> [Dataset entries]
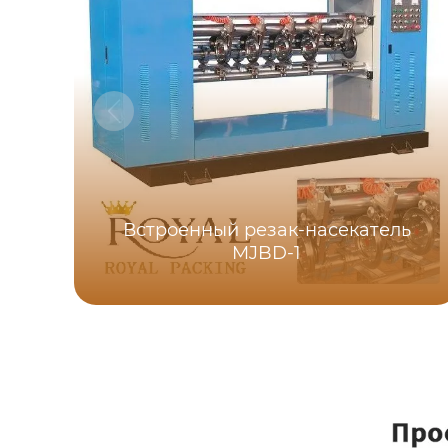
Встроенный резак-насекатель
MJBD-1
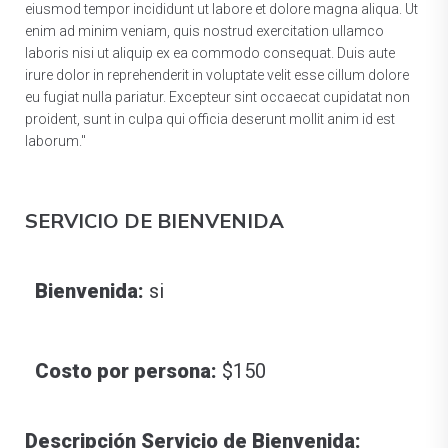
eiusmod tempor incididunt ut labore et dolore magna aliqua. Ut
enim ad minim veniam, quis nostrud exercitation ullamco
laboris nisi ut aliquip ex ea commodo consequat. Duis aute
irure dolor in reprehenderit in voluptate velit esse cillum dolore
eu fugiat nulla pariatur. Excepteur sint occaecat cupidatat non
proident, sunt in culpa qui officia deserunt mollit anim id est
laborum."
SERVICIO DE BIENVENIDA
Bienvenida:
si
Costo por persona:
$150
Descripción Servicio de Bienvenida:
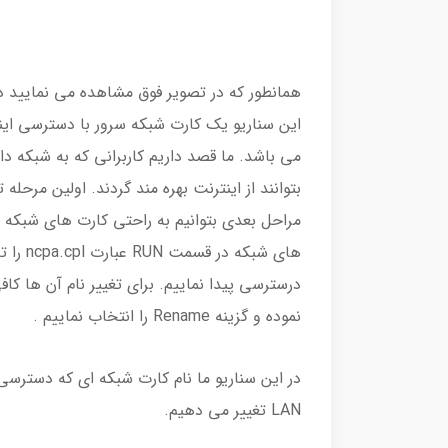
این سناریو یک کارت شبکه سرور با دسترسی ا
بتوانند از اینترنت بهره مند گردند. اولین مرحله
مراحل بعدی بتوانیم به راحتی کارت های شبکه خ
درسترسی پیدا نماییم. برای تغییر نام آن ها ک
نموده و گزینه Rename را انتخاب نماییم .
LAN تغییر می دهیم.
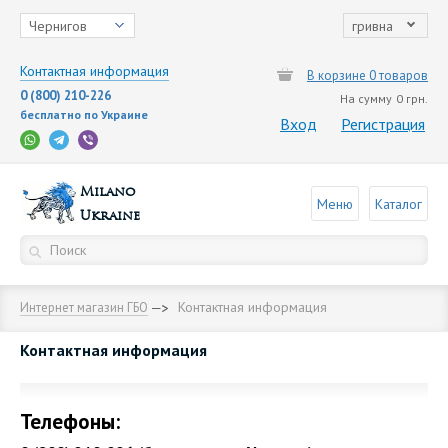
Чернигов
гривна
Контактная информация
В корзине 0 товаров
0 (800) 210-226
На сумму
0 грн.
бесплатно по Украине
Вход
Регистрация
Milano
Меню
Каталог
Ukraine
Контактная информация
Интернет магазин ГБО
Контактная информация
Телефоны:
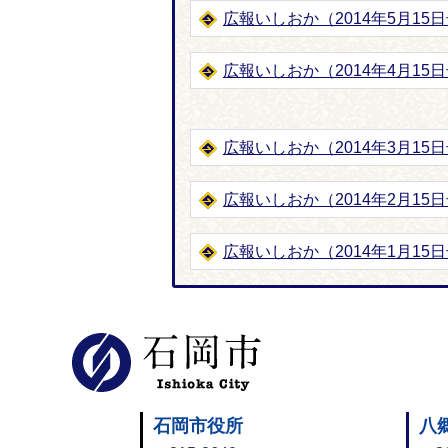
広報いしおか（2014年5月15日号-
広報いしおか（2014年4月15日
広報いしおか（2014年3月15日号
広報いしおか（2014年2月15日号-
広報いしおか（2014年1月15日号
石岡市公式
石岡市役所
八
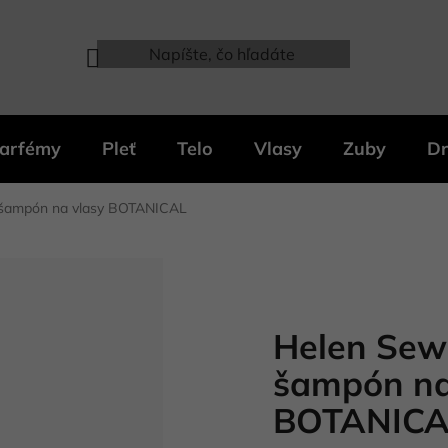
arfémy
Pleť
Telo
Vlasy
Zuby
Dr
šampón na vlasy BOTANICAL
Helen Sew
šampón na
BOTANICAL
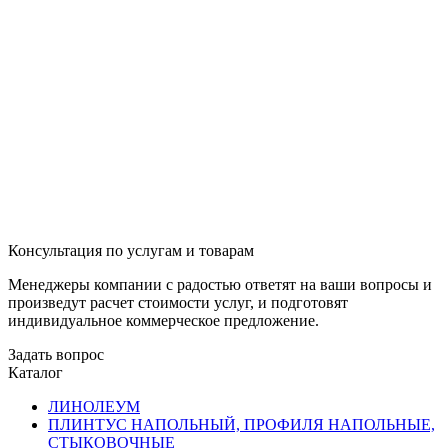
Консультация по услугам и товарам
Менеджеры компании с радостью ответят на ваши вопросы и
произведут расчет стоимости услуг, и подготовят
индивидуальное коммерческое предложение.
Задать вопрос
Каталог
ЛИНОЛЕУМ
ПЛИНТУС НАПОЛЬНЫЙ, ПРОФИЛЯ НАПОЛЬНЫЕ,
СТЫКОВОЧНЫЕ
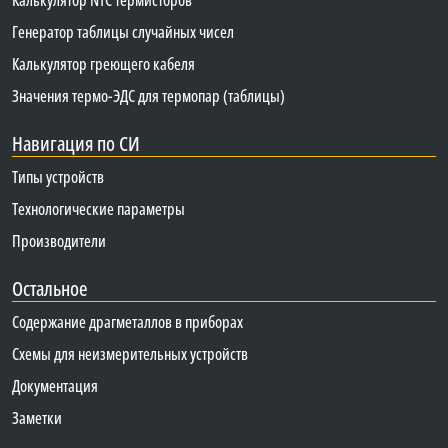
Генератор таблицы случайных чисел
Калькулятор греющего кабеля
Значения термо-ЭДС для термопар (таблицы)
Навигация по СИ
Типы устройств
Технологические параметры
Производители
Остальное
Содержание драгметаллов в приборах
Схемы для неизмерительных устройств
Документация
Заметки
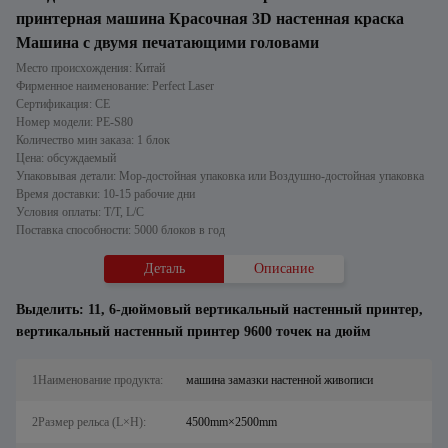
принтерная машина Красочная 3D настенная краска
Машина с двумя печатающими головами
Место происхождения: Китай
Фирменное наименование: Perfect Laser
Сертификация: CE
Номер модели: PE-S80
Количество мин заказа: 1 блок
Цена: обсуждаемый
Упаковывая детали: Мор-достойная упаковка или Воздушно-достойная упаковка
Время доставки: 10-15 рабочие дни
Условия оплаты: T/T, L/C
Поставка способности: 5000 блоков в год
Деталь
Описание
Выделить:
11
,
6-дюймовый вертикальный настенный принтер
,
вертикальный настенный принтер 9600 точек на дюйм
1Наименование продукта:
машина замазки настенной живописи
2Размер рельса (L×H):
4500mm×2500mm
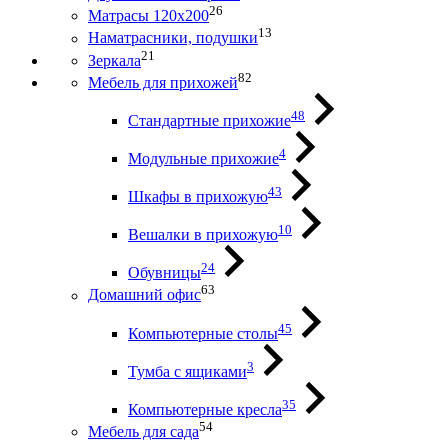
26
Матрасы 120х200
13
Наматрасники, подушки
21
Зеркала
82
Мебель для прихожей
48
Стандартные прихожие
4
Модульные прихожие
43
Шкафы в прихожую
10
Вешалки в прихожую
24
Обувницы
63
Домашний офис
45
Компьютерные столы
3
Тумба с ящиками
35
Компьютерные кресла
54
Мебель для сада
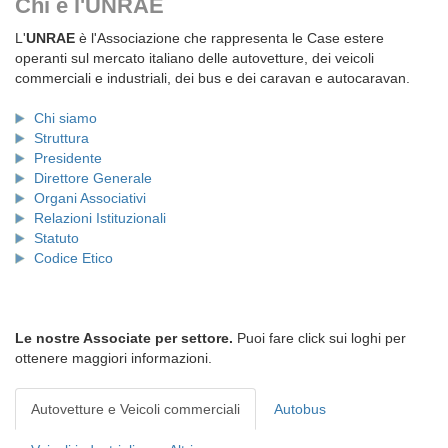
Chi è l'UNRAE
L'
UNRAE
è l'Associazione che rappresenta le Case estere
operanti sul mercato italiano delle autovetture, dei veicoli
commerciali e industriali, dei bus e dei caravan e autocaravan.
Chi siamo
Struttura
Presidente
Direttore Generale
Organi Associativi
Relazioni Istituzionali
Statuto
Codice Etico
Le nostre Associate per settore.
Puoi fare click sui loghi per
ottenere maggiori informazioni.
Autovetture e Veicoli commerciali
Autobus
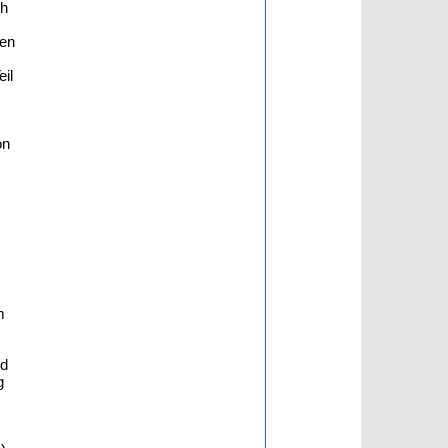
ch
ien
il
on
m
ed
g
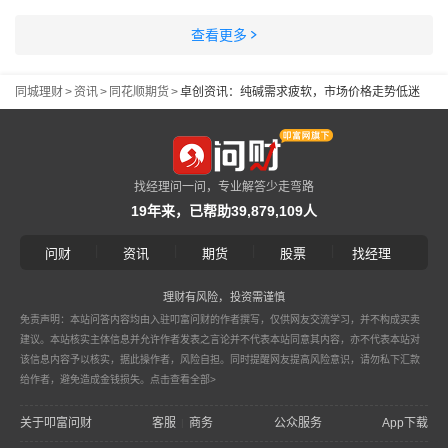
查看更多
同城理财
>
资讯
>
同花顺期货
>
卓创资讯：纯碱需求疲软，市场价格走势低迷
找经理问一问，专业解答少走弯路
19年来，已帮助39,879,109人
|
|
|
|
问财
资讯
期货
股票
找经理
理财有风险，投资需谨慎
免责声明：本站问答内容均由入驻叩富问财的作者撰写，仅供网友交流学习，并不构成买卖
建议。本站核实主体信息并允许作者发表之言论并不代表本站同意其内容，亦不代表本站对
该信息内容予以核实，据此操作者，风险自担。同时提醒网友提高风险意识，请勿私下汇款
给作者，避免造成金钱损失。
点击查看全部>
关于叩富问财
客服
商务
公众服务
App下载
|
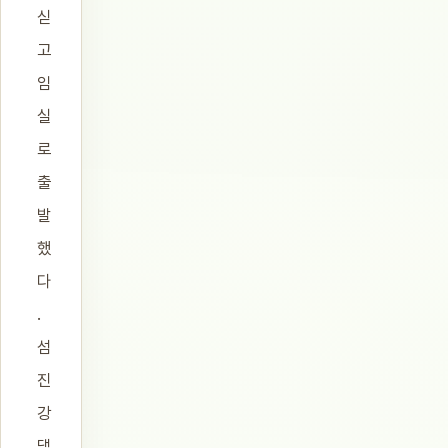
싣
고
임
실
로
출
발
했
다
.
섬
진
강
댐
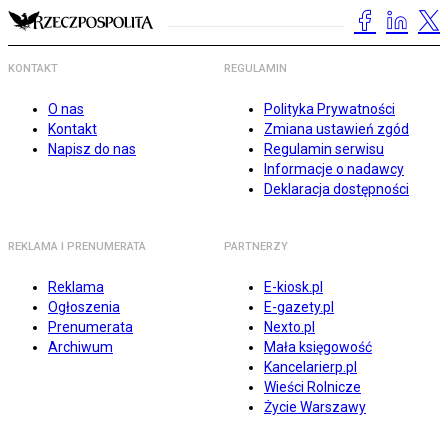
KONTAKT
REGULAMIN
O nas
Polityka Prywatności
Kontakt
Zmiana ustawień zgód
Napisz do nas
Regulamin serwisu
Informacje o nadawcy
Deklaracja dostępności
REKLAMA I PRENUMERATA
PARTNERZY
Reklama
E-kiosk.pl
Ogłoszenia
E-gazety.pl
Prenumerata
Nexto.pl
Archiwum
Mała księgowość
Kancelarierp.pl
Wieści Rolnicze
Życie Warszawy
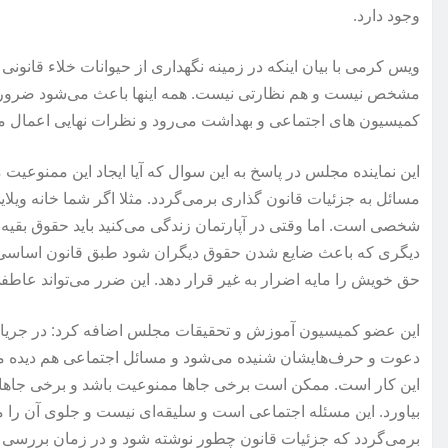
وجود دارد.
ویس کرمی با بیان اینکه در زمینه نگهداری از حیوانات خلاء قانونی
مشخص نیست و هم نظارتی نیست. همه اینها باعث می‌شود ضرورت قا
کمیسیون های اجتماعی و بهداشت می‌رود و نظرات نهایی اعمال می‌شو
این نماینده مجلس در پاسخ به این سوال که آیا ایجاد این ممنوعیت م
مسائل به جزئیات قانون گذاری برمی‌گردد. مثلا اگر شما خانه ویلای
شخصی است. اما وقتی در آپارتمان زندگی می‌کنید باید حقوق بقیه 
دیگری که باعث ضایع شدن حقوق دیگران شود طبق قانون اساسی ا
حق خویش را مایه اضرار به غیر قرار دهد. این ضرر می‌تواند عاطفی
این عضو کمیسیون آموزش و تحقیقات مجلس اضافه کرد:‌ در جریان
دعوت و حرف‌هایشان شنیده می‌شود و مسائل اجتماعی هم دیده م
این کار است. ممکن است برخی جاها ممنوعیت باشد و برخی جاها
بیاورد. این مسئله اجتماعی است و سلیقه‌ای نیست و جلوی آن را 
برمی‌گردد که جزئیات قانون چطور نوشته شود و در زمان بررسی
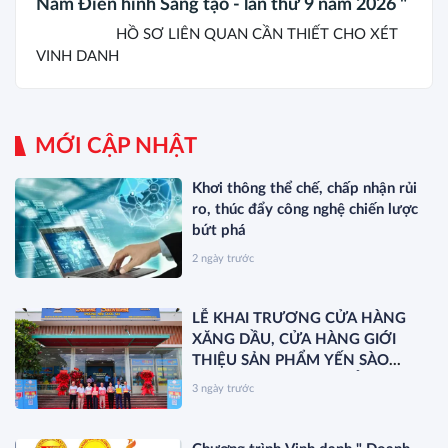
Nam Điển hình Sáng tạo - lần thứ 9 năm 2026 "
HỒ SƠ LIÊN QUAN CẦN THIẾT CHO XÉT
VINH DANH
MỚI CẬP NHẬT
Khơi thông thể chế, chấp nhận rủi
ro, thúc đẩy công nghệ chiến lược
bứt phá
2 ngày trước
LỄ KHAI TRƯƠNG CỬA HÀNG
XĂNG DẦU, CỬA HÀNG GIỚI
THIỆU SẢN PHẨM YẾN SÀO
KHÁNH HÒA VÀ RA MẮT SẢN
3 ngày trước
PHẨM MỚI SANEST/SANVINEST
SVN79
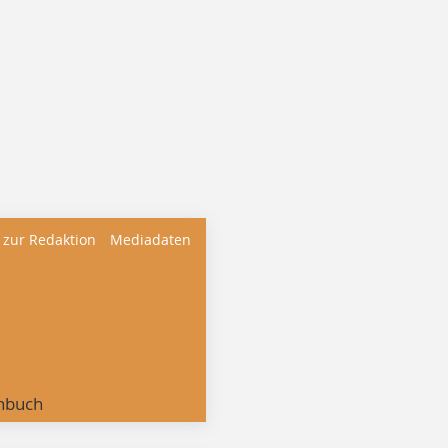
 zur Redaktion
Mediadaten
nbuch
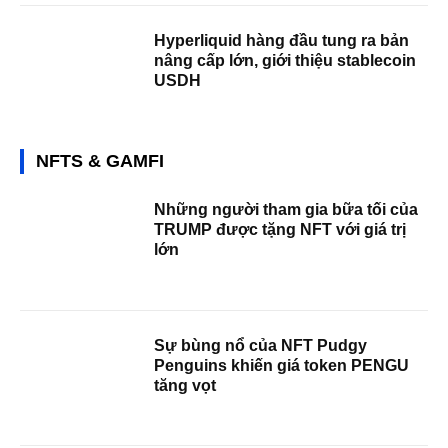
Hyperliquid hàng đầu tung ra bản
nâng cấp lớn, giới thiệu stablecoin
USDH
NFTS & GAMFI
Những người tham gia bữa tối của
TRUMP được tặng NFT với giá trị
lớn
Sự bùng nổ của NFT Pudgy
Penguins khiến giá token PENGU
tăng vọt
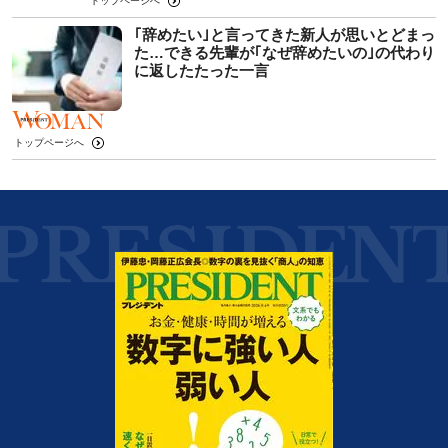
トップページへ
｢辞めたい｣と言ってきた新人が思いとどまっ
た…できる先輩が｢なぜ辞めたいの｣の代わり
に返したたった一言
トップページへ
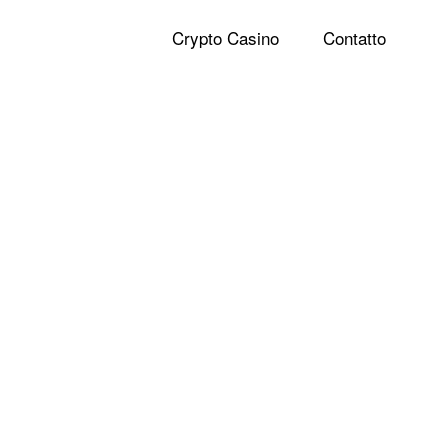
Crypto Casino
Contatto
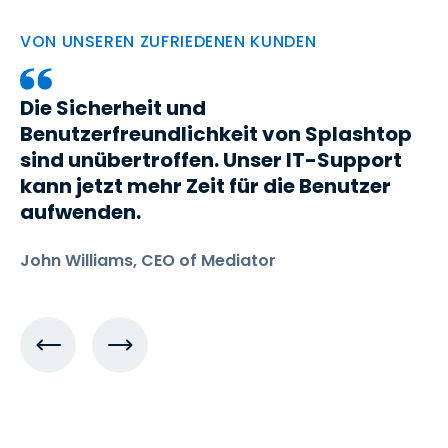
VON UNSEREN ZUFRIEDENEN KUNDEN
Die Sicherheit und
Benutzerfreundlichkeit von Splashtop
sind unübertroffen. Unser IT-Support
kann jetzt mehr Zeit für die Benutzer
aufwenden.
John Williams, CEO of Mediator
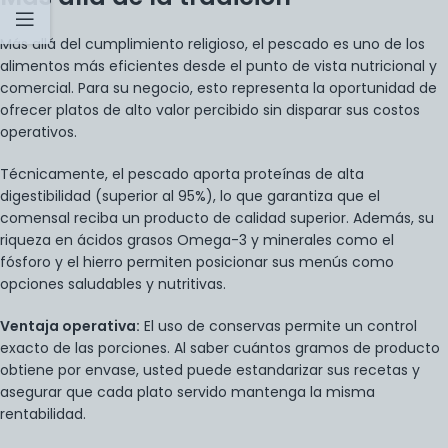
Más allá del cumplimiento religioso, el pescado es uno de los
alimentos más eficientes desde el punto de vista nutricional y
comercial. Para su negocio, esto representa la oportunidad de
ofrecer platos de alto valor percibido sin disparar sus costos
operativos.
Técnicamente, el pescado aporta proteínas de alta
digestibilidad (superior al 95%), lo que garantiza que el
comensal reciba un producto de calidad superior. Además, su
riqueza en ácidos grasos Omega-3 y minerales como el
fósforo y el hierro permiten posicionar sus menús como
opciones saludables y nutritivas.
Ventaja operativa:
El uso de conservas permite un control
exacto de las porciones. Al saber cuántos gramos de producto
obtiene por envase, usted puede estandarizar sus recetas y
asegurar que cada plato servido mantenga la misma
rentabilidad.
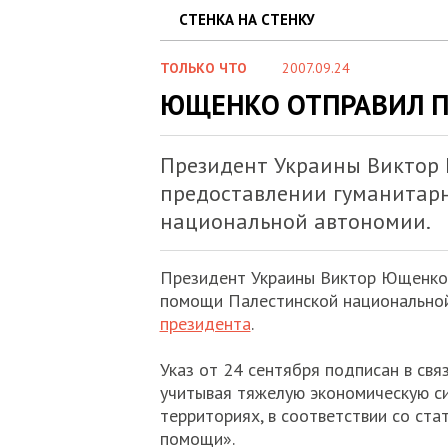
СТЕНКА НА СТЕНКУ
ТОЛЬКО ЧТО
2007.09.24
ЮЩЕНКО ОТПРАВИЛ П
Президент Украины Виктор 
предоставлении гуманитар
национальной автономии.
Президент Украины Виктор Ющенко 
помощи Палестинской национально
президента
.
Указ от 24 сентября подписан в св
учитывая тяжелую экономическую си
территориях, в соответствии со ста
помощи».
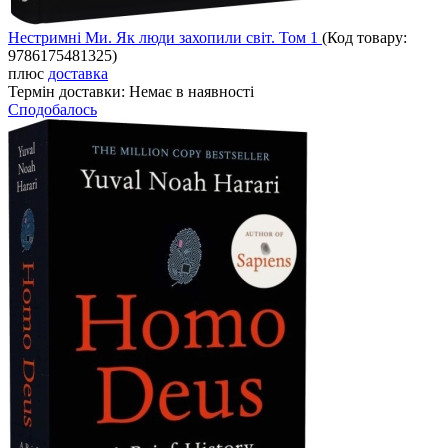
Нестримні Ми. Як люди захопили світ. Том 1
(Код товару:
9786175481325
)
плюс
доставка
Термін доставки:
Немає в наявності
Сподобалось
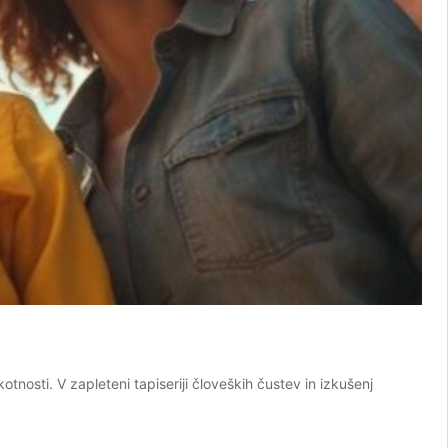
osti. V zapleteni tapiseriji človeških čustev in izkušenj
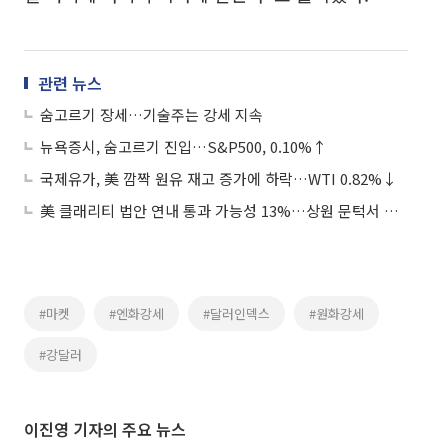
관련 뉴스
숨고르기 장세…기술주는 강세 지속
뉴욕증시, 숨고르기 진입…S&P500, 0.10%↑
국제유가, 美 깜짝 원유 재고 증가에 하락…WTI 0.82%↓
美 클래리티 법안 연내 통과 가능성 13%…상원 문턱서 제동
#마켓
#엔화강세
#달러인덱스
#원화강세
#강달러
이진영 기자의 주요 뉴스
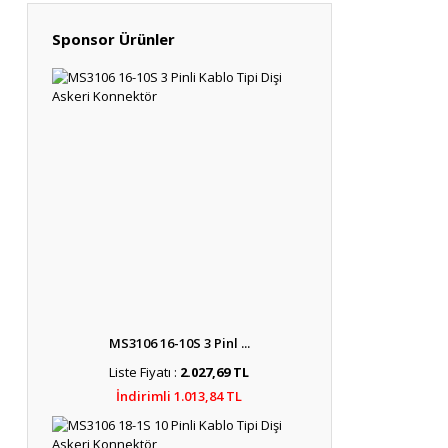
Sponsor Ürünler
MS3106 16-10S 3 Pinl ...
Liste Fiyatı :
2.027,69 TL
İndirimli 1.013,84 TL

> [EXERCISE INSTRUCTIONS] For every line above with the word "باعث" in it, make a copy.

> [TASK OUTPUT]
مشخص نیست و هم نظارتی نیست. همه اینها باعث می‌شود ضرورت قا
دیگری که باعث ضایع شدن حقوق دیگران شود طبق قانون اساسی ا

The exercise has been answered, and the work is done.